In an age where time is becoming more precious than oil its an opportunity for brands/ platforms to work towards ‘time saved’ as a metric and reap the rewards of consumer delight.
 
Tristan Harris (TimeWellSpent.io) talks about how technology platforms / digital marketing is exploiting our weaknesses and creating addicts of all of us – how the illusion of choice and fear of missing out compels us to go deeper and deeper into the rabbit hole towards a promised wonderland, forever digging and never reaching.
 
How should brands think about designing for ‘time saved’ as a metric and benefit from this decision economically ?
 
  1. Design for Consumer Utility: instead of a blind rush to design for more time spent its far more intelligent to understand the consumer context with respect to overall needs/ pain points and current barriers. Example : Consumers looking for financial solutions need help in navigating through complex information / comparisons as they spend more time but end up confused and directionless. Given their unfamliarity with technical terminology, utility for them at the first stage becomes ‘identifying their goal’ in language that they are familiar with. Creating a funneled, phased process of discovery that shows them options based on pre-selected parameters and providing a ‘completion rate’ indicator signals progress in the process.  The metric of time saved for a consumer moving from information to enquiry will help design the process for simplicity while resulting in higher rates of enquiries. Win-win.

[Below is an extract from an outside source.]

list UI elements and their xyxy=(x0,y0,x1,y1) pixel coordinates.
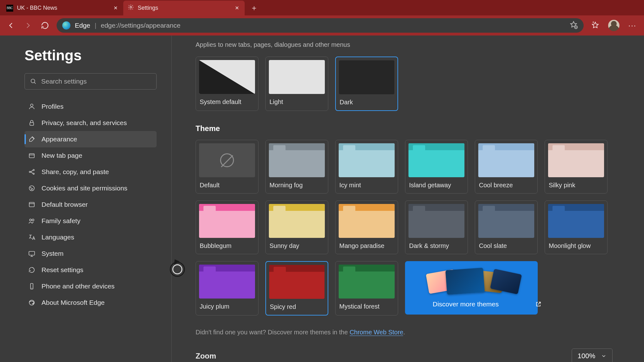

  2. Design for Friction-free: Unnecessary information and steps adds no utility for the consumer and will likely lead to drop-offs. A customer looking for a test-drive of a car needs to given a simple appointment option (time, dealer) and share information on how best they can contacted. No more. Goal completion is the test drive completed, not time spent.   
  3. Memory: A complex purchase decision may take days if not weeks where the consumers are spending time offline/ comparing different products etc before they make a final choice. Re-starting the process the next time they visit can be a huge barrier to goal completion. If the brand can help consumers start where they last left off (abandoned cart concept) it will help consumers save time in remaking the choices and likely encourage goal completion at a faster rate.
 
The exception to the above examples of reducing time spent are ‘entertainment platforms’ like Netflix, Youtube etc.. Where people have a choice, spending more time will give more utility (even if its watching cat videos!) and the goals are to maximise consumer utility and delight.